[Exercise brief]
The entries that follow must be given again exactly, with no pictures kept.

[[ Records provided open ]]

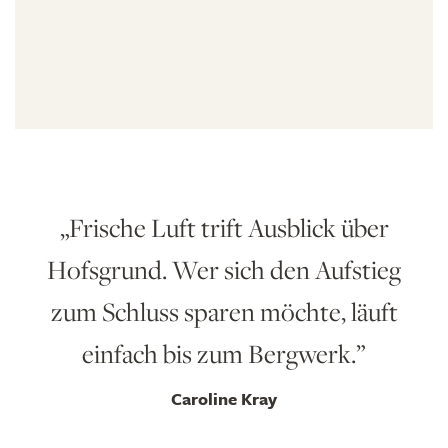
Frische Luft trift Ausblick über
Hofsgrund. Wer sich den Aufstieg
zum Schluss sparen möchte, läuft
einfach bis zum Bergwerk.
Caroline Kray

[[ Records provided closed ]]

[Your response]
Frische Luft trift Ausblick über
Hofsgrund. Wer sich den Aufstieg
zum Schluss sparen möchte, läuft
einfach bis zum Bergwerk.
Caroline Kray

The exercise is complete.